The word "Terapia" occurs in some lines of the listing. Copy those lines.
◆ ◆ ◆ ◆ ◆
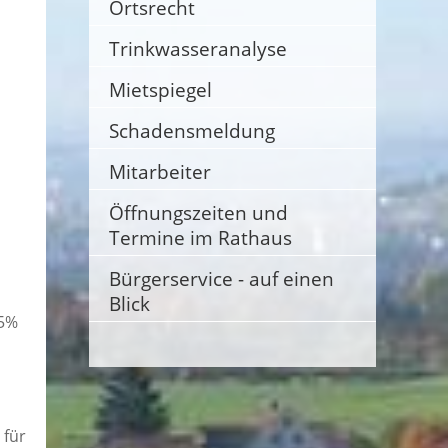
Ortsrecht
Trinkwasseranalyse
Mietspiegel
Schadensmeldung
Mitarbeiter
Öffnungszeiten und
Termine im Rathaus
Bürgerservice - auf einen
Blick
 5%
 für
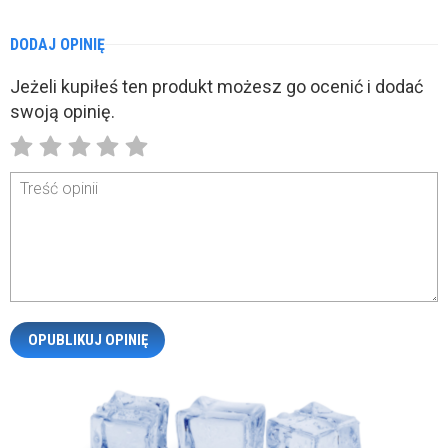
DODAJ OPINIĘ
Jeżeli kupiłeś ten produkt możesz go ocenić i dodać
swoją opinię.
Treść opinii
OPUBLIKUJ OPINIĘ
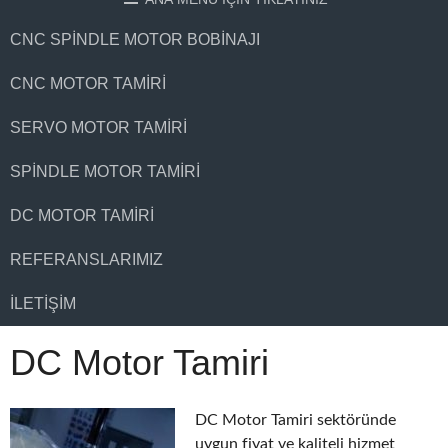
CNC SPINDLE MOTOR BOBINAJI
CNC MOTOR TAMIRI
SERVO MOTOR TAMIRI
SPINDLE MOTOR TAMIRI
DC MOTOR TAMIRI
REFERANSLARIMIZ
İLETIŞIM
DC Motor Tamiri
DC Motor Tamiri sektöründe
uygun fiyat ve kaliteli hizmet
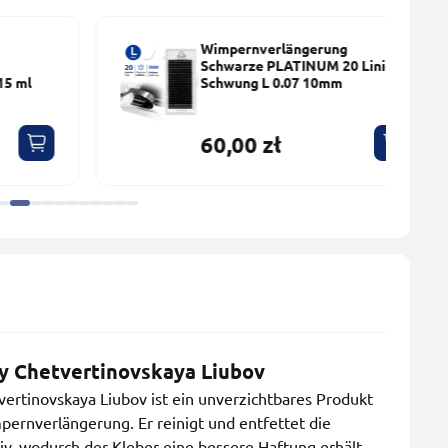
Wimpernverlängerung
Schwarze PLATINUM 20 Linien
Schwung L 0.07 10mm
60,00 zł
 Chetvertinovskaya Liubov
rtinovskaya Liubov ist ein unverzichtbares Produkt
ernverlängerung. Er reinigt und entfettet die
iv, wodurch der Kleber eine bessere Haftung erhält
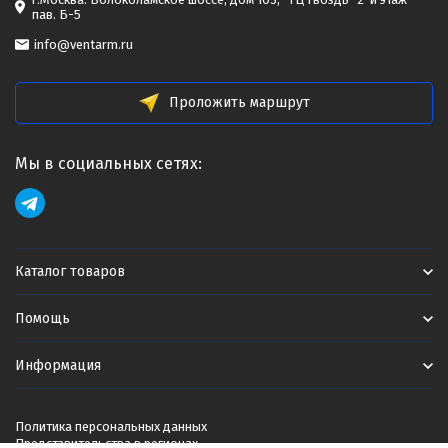
пав. Б-5
info@ventarm.ru
Проложить маршрут
Мы в социальных сетях:
Каталог товаров
Помощь
Информация
Политика персональных данных
Представительства в регионах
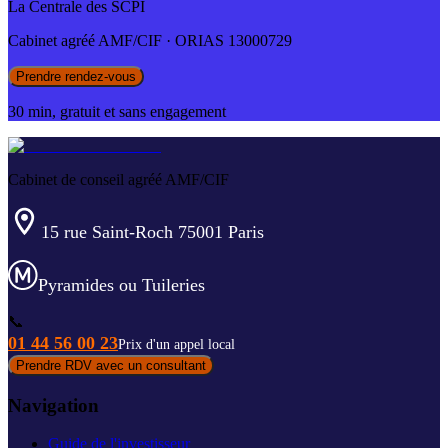
La Centrale des SCPI
Cabinet agréé AMF/CIF · ORIAS 13000729
Prendre rendez-vous
30 min, gratuit et sans engagement
Cabinet de conseil agréé AMF/CIF
15 rue Saint-Roch 75001 Paris
Pyramides ou Tuileries
📞
01 44 56 00 23
Prix d'un appel local
Prendre RDV avec un consultant
Navigation
Guide de l'investisseur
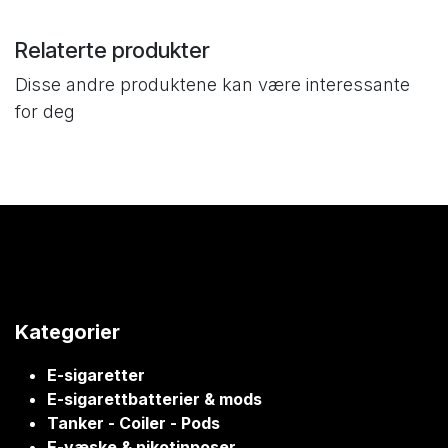
Relaterte produkter
Disse andre produktene kan være interessante
for deg
Kategorier
E-sigaretter
E-sigarettbatterier & mods
Tanker - Coiler - Pods
E-væske & nikotinposer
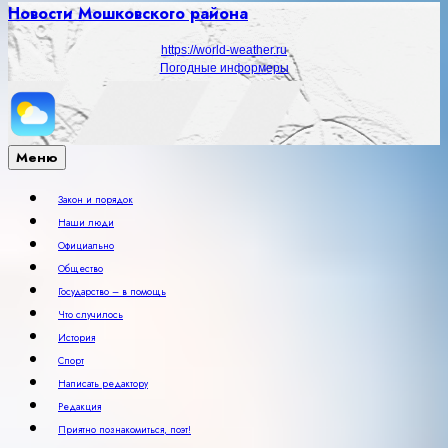
Новости Мошковского района
https://world-weather.ru
Погодные информеры
Меню
Закон и порядок
Наши люди
Официально
Общество
Государство – в помощь
Что случилось
История
Спорт
Написать редактору
Редакция
Приятно познакомиться, поэт!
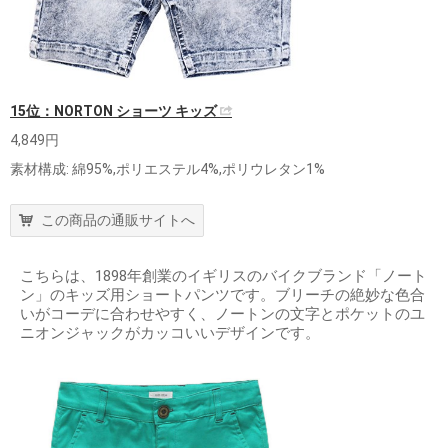
15位：NORTON ショーツ キッズ
4,849円
素材構成: 綿95%,ポリエステル4%,ポリウレタン1%
この商品の通販サイトへ
こちらは、1898年創業のイギリスのバイクブランド「ノート
ン」のキッズ用ショートパンツです。ブリーチの絶妙な色合
いがコーデに合わせやすく、ノートンの文字とポケットのユ
ニオンジャックがカッコいいデザインです。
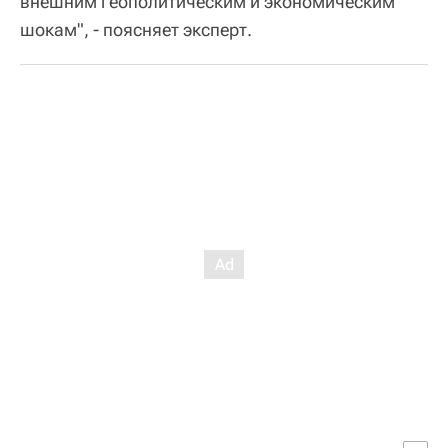
внешним геополитическим и экономическим
шокам", - поясняет эксперт.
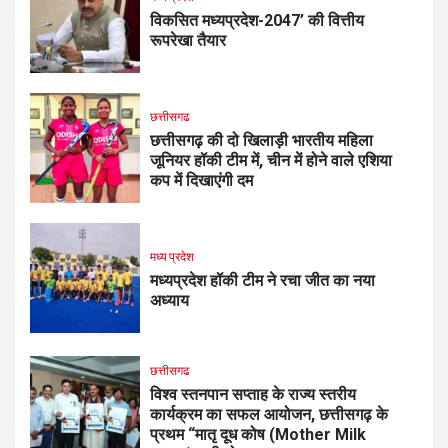
विकसित मध्यप्रदेश-2047’ की वित्तीय
रूपरेखा तैयार
छत्तीसगढ
छत्तीसगढ़ की दो खिलाड़ी भारतीय महिला
जूनियर हॉकी टीम में, चीन में होने वाले एशिया
कप में दिखाएंगी दम
मध्य प्रदेश
मध्यप्रदेश हॉकी टीम ने रचा जीत का नया
अध्याय
छत्तीसगढ
विश्व स्तनपान सप्ताह के राज्य स्तरीय
कार्यक्रम का सफल आयोजन, छत्तीसगढ़ के
प्रथम “मातृ दूध कोष (Mother Milk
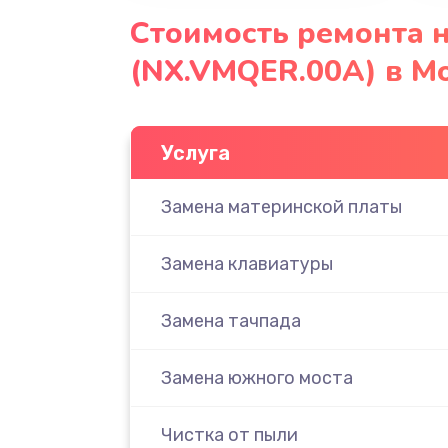
Стоимость ремонта н
(NX.VMQER.00A) в М
Услуга
Замена материнской платы
Замена клавиатуры
Замена тачпада
Замена южного моста
Чистка от пыли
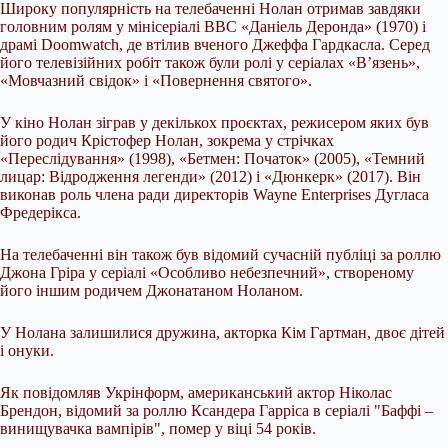
Широку популярність на телебаченні Нолан отримав завдяки
головним ролям у мінісеріалі BBC «Даніель Деронда» (1970) і
драмі Doomwatch, де втілив вченого Джеффа Гардкасла. Серед
його телевізійних робіт також були ролі у серіалах «В’язень»,
«Мовчазний свідок» і «Повернення святого».
У кіно Нолан зіграв у декількох проєктах, режисером яких був
його родич Крістофер Нолан, зокрема у стрічках
«Переслідування» (1998), «Бетмен: Початок» (2005), «Темний
лицар: Відродження легенди» (2012) і «Дюнкерк» (2017). Він
виконав роль члена ради директорів Wayne Enterprises Дугласа
Фредерікса.
На телебаченні він також був відомий сучасній публіці за роллю
Джона Гріра у серіалі «Особливо небезпечний», створеному
його іншим родичем Джонатаном Ноланом.
У Нолана залишилися дружина, акторка Кім Гартман, двоє дітей
і онуки.
Як повідомляв Укрінформ, американський актор Ніколас
Брендон, відомий за роллю Ксандера Гарріса в серіалі "Баффі –
винищувачка вампірів", помер у віці 54 років.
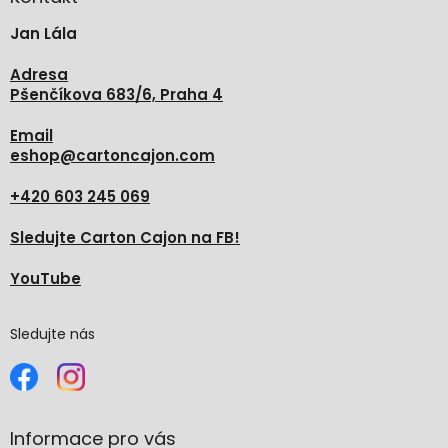
t
Jan Lála
í
Adresa
Pšenčíkova 683/6, Praha 4
Email
eshop
@
cartoncajon.com
+420 603 245 069
Sledujte Carton Cajon na FB!
YouTube
Sledujte nás
Informace pro vás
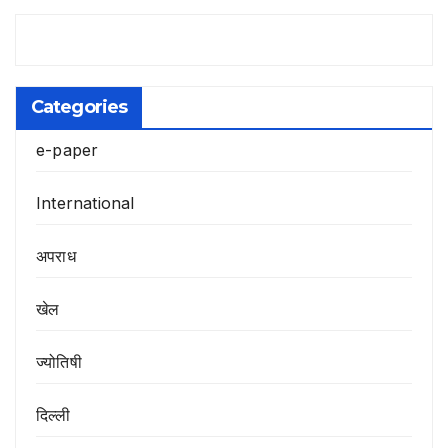
Categories
e-paper
International
अपराध
खेल
ज्योतिषी
दिल्ली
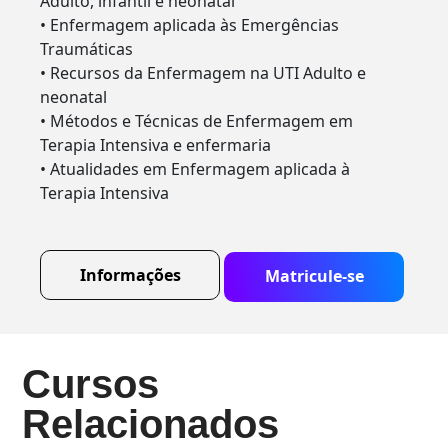
Adulto, infantil e neonatal
• Enfermagem aplicada às Emergências
Traumáticas
• Recursos da Enfermagem na UTI Adulto e
neonatal
• Métodos e Técnicas de Enfermagem em
Terapia Intensiva e enfermaria
• Atualidades em Enfermagem aplicada à
Terapia Intensiva
Informações
Matricule-se
Cursos
Relacionados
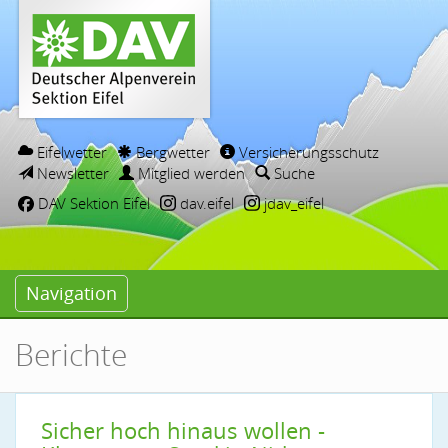
Eifelwetter
Bergwetter
Versicherungsschutz
Newsletter
Mitglied werden
Suche
DAV Sektion Eifel
dav.eifel
jdav_eifel
Navigation
Berichte
Sicher hoch hinaus wollen -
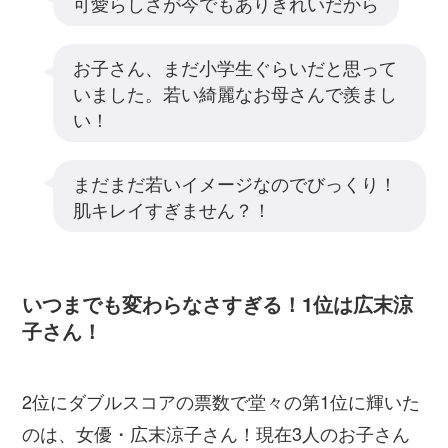
可愛らしさが今でもありきれいだから
お子さん、まだ小学生ぐらいだと思って
いました。若い綺麗なお母さんで羨まし
い！
まだまだ若いイメージなのでびっくり！
肌キレイすぎません？！
いつまでも変わらなさすぎる！1位は広末涼
子さん！
2位にダブルスコアの票数で堂々の第1位に輝いた
のは、女優・広末涼子さん！現在3人のお子さん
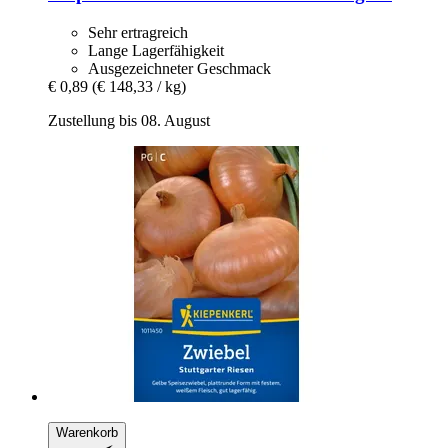
Sehr ertragreich
Lange Lagerfähigkeit
Ausgezeichneter Geschmack
€ 0,89
(€ 148,33 / kg)
Zustellung bis 08. August
Warenkorb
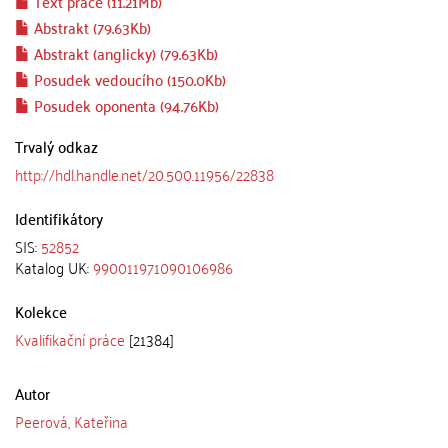
Text práce (11.21Mb)
Abstrakt (79.63Kb)
Abstrakt (anglicky) (79.63Kb)
Posudek vedoucího (150.0Kb)
Posudek oponenta (94.76Kb)
Trvalý odkaz
http://hdl.handle.net/20.500.11956/22838
Identifikátory
SIS:
52852
Katalog UK:
990011971090106986
Kolekce
Kvalifikační práce
[21384]
Autor
Peerová, Kateřina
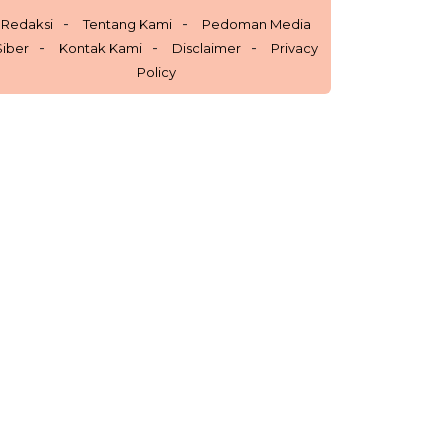
Redaksi
Tentang Kami
Pedoman Media
Siber
Kontak Kami
Disclaimer
Privacy
Policy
◆ ◆ ◆ ◆ ◆
Written response →
Terapia Intensiva e enfermaria
Terapia Intensiva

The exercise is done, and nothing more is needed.